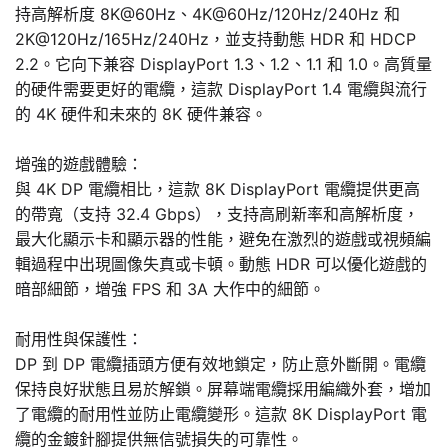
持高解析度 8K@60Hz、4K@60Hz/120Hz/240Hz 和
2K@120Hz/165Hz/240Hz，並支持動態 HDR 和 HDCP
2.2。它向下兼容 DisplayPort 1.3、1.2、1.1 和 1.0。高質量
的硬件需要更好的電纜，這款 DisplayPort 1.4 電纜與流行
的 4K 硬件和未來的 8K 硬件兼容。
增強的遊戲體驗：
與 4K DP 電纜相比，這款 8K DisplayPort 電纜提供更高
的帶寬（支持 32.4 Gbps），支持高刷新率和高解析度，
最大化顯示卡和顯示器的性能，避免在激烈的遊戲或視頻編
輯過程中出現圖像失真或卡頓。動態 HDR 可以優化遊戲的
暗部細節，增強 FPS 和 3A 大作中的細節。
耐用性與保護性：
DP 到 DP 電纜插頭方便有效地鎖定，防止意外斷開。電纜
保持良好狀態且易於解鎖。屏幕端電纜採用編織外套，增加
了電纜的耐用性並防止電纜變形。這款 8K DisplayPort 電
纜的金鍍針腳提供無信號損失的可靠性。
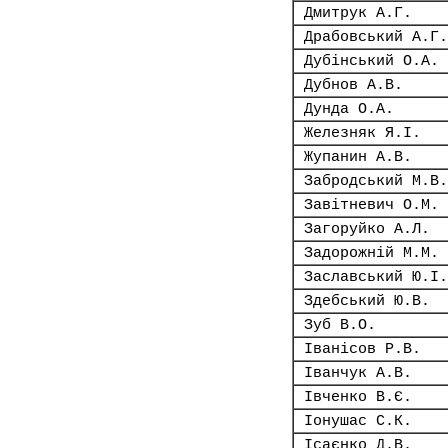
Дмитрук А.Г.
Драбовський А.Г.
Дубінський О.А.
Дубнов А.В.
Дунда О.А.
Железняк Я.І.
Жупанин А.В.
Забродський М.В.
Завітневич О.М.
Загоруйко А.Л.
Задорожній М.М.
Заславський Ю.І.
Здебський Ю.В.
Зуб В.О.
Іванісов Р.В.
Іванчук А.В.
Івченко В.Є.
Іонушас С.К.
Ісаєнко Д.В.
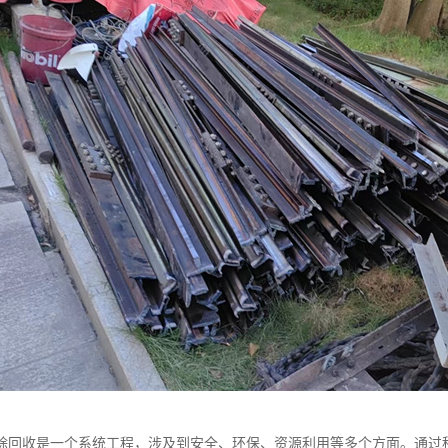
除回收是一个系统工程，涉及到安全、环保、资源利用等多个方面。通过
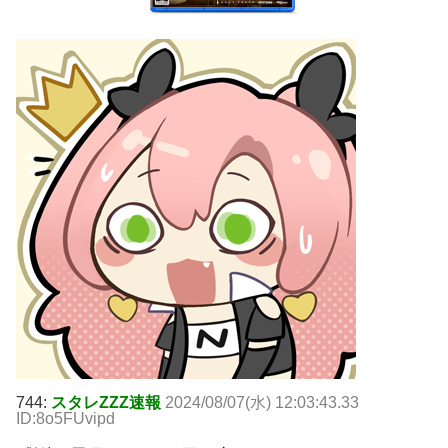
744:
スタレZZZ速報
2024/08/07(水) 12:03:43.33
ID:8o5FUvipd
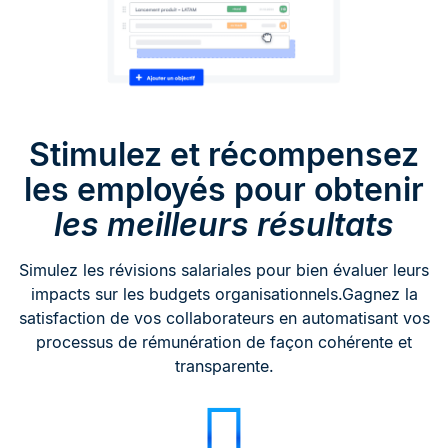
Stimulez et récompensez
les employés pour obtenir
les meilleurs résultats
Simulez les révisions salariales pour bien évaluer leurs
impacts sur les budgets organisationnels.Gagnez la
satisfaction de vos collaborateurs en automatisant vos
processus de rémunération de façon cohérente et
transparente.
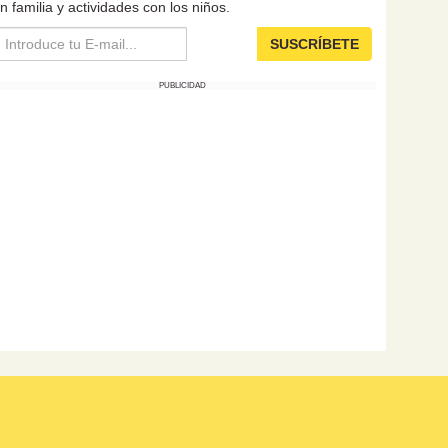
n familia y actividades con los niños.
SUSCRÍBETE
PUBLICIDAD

◆ ◆ ◆ ◆ ◆

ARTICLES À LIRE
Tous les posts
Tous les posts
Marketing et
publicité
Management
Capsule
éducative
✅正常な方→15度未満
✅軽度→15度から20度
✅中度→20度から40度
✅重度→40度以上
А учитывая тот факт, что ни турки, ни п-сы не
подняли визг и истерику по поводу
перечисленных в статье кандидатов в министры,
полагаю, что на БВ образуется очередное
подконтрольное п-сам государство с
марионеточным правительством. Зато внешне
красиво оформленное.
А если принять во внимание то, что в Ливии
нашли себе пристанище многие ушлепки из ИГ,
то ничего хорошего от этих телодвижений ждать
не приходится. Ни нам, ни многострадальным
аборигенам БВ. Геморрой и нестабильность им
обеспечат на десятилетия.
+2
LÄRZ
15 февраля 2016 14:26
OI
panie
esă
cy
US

◆ ◆ ◆ ◆ ◆

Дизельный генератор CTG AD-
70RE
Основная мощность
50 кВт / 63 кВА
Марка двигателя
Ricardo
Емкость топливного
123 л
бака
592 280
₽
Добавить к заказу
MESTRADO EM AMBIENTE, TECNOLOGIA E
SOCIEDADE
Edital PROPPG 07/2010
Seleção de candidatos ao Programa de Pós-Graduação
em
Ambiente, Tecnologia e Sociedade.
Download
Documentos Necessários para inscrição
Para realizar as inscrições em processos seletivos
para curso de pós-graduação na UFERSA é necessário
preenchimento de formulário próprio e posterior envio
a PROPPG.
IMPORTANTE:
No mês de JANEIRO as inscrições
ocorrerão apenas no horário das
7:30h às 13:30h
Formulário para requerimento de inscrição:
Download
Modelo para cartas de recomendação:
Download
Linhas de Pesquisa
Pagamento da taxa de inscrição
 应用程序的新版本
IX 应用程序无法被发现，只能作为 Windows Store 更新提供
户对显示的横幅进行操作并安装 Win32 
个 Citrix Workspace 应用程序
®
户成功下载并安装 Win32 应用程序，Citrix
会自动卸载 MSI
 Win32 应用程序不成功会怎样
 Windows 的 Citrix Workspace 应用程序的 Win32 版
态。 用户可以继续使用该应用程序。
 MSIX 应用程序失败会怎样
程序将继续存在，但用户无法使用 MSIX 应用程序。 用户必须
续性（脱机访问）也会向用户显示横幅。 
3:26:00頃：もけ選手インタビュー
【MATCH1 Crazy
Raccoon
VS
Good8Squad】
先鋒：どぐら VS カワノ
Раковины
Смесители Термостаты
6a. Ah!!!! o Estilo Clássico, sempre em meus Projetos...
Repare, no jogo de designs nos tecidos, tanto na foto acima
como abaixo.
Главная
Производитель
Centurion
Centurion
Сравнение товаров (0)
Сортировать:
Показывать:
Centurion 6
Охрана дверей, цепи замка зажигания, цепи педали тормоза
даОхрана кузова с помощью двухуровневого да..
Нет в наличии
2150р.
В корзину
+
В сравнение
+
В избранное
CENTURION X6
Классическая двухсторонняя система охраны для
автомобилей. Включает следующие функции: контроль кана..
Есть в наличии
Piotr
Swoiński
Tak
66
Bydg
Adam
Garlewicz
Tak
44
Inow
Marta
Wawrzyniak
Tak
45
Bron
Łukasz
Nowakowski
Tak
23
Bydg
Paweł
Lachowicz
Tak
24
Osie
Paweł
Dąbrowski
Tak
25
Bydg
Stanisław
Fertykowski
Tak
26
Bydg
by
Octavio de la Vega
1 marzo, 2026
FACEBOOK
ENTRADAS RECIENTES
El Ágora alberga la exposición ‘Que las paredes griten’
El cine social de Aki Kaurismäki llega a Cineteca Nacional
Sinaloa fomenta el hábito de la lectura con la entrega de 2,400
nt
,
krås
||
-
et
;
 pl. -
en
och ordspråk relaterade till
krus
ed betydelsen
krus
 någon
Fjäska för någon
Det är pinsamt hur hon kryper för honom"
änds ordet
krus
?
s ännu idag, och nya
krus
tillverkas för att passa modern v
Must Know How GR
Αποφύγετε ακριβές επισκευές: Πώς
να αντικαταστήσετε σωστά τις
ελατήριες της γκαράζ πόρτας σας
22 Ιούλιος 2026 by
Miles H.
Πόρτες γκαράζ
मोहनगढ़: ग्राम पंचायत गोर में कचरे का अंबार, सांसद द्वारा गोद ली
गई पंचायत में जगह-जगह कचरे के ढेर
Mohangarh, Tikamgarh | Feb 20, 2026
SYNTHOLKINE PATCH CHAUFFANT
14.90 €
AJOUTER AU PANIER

◆ ◆ ◆ ◆ ◆

(Problem description):
Out of the listing above, reproduce exactly the lines from the one with "Αποφύγετε ακριβές επισκευές: Πώς" up to and including the one with "AJOUTER AU PANIER".

(Result):
Αποφύγετε ακριβές επισκευές: Πώς
να αντικαταστήσετε σωστά τις
ελατήριες της γκαράζ πόρτας σας
22 Ιούλιος 2026 by
Miles H.
Πόρτες γκαράζ
मोहनगढ़: ग्राम पंचायत गोर में कचरे का अंबार, सांसद द्वारा गोद ली
गई पंचायत में जगह-जगह कचरे के ढेर
Mohangarh, Tikamgarh | Feb 20, 2026
SYNTHOLKINE PATCH CHAUFFANT
14.90 €
AJOUTER AU PANIER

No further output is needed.